The 2017 Chrysler Pacifica revitalizes the minivan and restores it as the best family vehicle on the market.

Moving from the city to the suburbs resulted in losing a bet dating to my college days. Not for swapping town for country, so to speak, but for something far more offensive to the know-it-all collegian: buying a minivan.

The details of the wager are vague, like most things from college, but it was supposed to include shame, ridicule and money. Instead, the used 2002 Honda Odyssey became the best purchase of my adult life and is still paying out.

That Odyssey is still in the family, and I'm still being mocked, though now it is for my excitement in testing the new Chrysler Pacifica minivan.

"Why didn't you ask for a Jeep?" a family member asked as we embarked on a cross-Colorado road trip.

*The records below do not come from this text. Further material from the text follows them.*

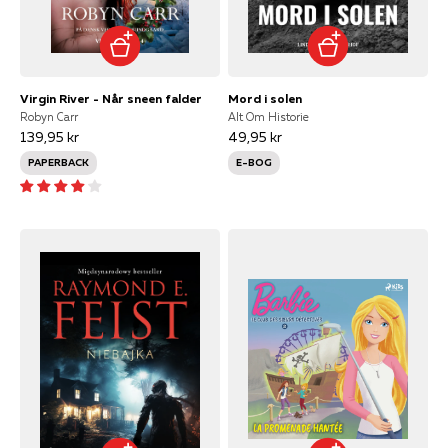
Virgin River - Når sneen falder
Mord i solen
Robyn Carr
Alt Om Historie
139,95 kr
49,95 kr
PAPERBACK
E-BOG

When his four kids and my two kids piled into the van for a fireworks show, he had his answer.

Just as it did when it invented the minivan in 1984, Chrysler is attempting to revitalize its brand, and a family vehicle market that has shunned minivans in favor of crossovers. The poor minivan is being subjected to the same fate it dumped on the station wagon in the '80s.

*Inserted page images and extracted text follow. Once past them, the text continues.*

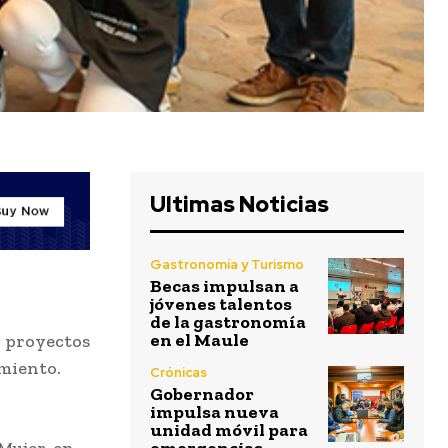
Ultimas Noticias
Gastronomía y Turismo
Becas impulsan a
jóvenes talentos
de la gastronomía
en el Maule
n proyectos
imiento.
Crónicas
Gobernador
impulsa nueva
unidad móvil para
Mujer, en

Part of the reason Chrysler dropped the well-known Town and Country name was to shed the silly stigma of minivans as the sacrificial lamb of family over self. As if sliding doors look dumber than hoisting your toddlers in and out of their car seats 136 times a day. Regardless, Chrysler deemed the Pacifica name more chill than no-chill, even for those who associate it with the forgettable Franken-crossover made from 2004 to 2008. The name change is meant not to confuse but to shift expectations.

From a partial side view, one person couldn't tell if it was a minivan or crossover.

When in reverse, one witness asked if it was electric because it was so quiet.

From the back seat, the 10-year old said, "I like how everything fits."

After driving nearly 1,000 mountainous miles in the Colorado Rockies, I had to agree.

The Pacifica handles like a crossover, looks more button-down yet still has two sliding doors, a built-in entertainment system, a high ceiling and a low floor, with a tall, wide rear that enables it to excel at what it was meant to do: haul people-and things-in comfort.

The difference is that the minivan has never been this good.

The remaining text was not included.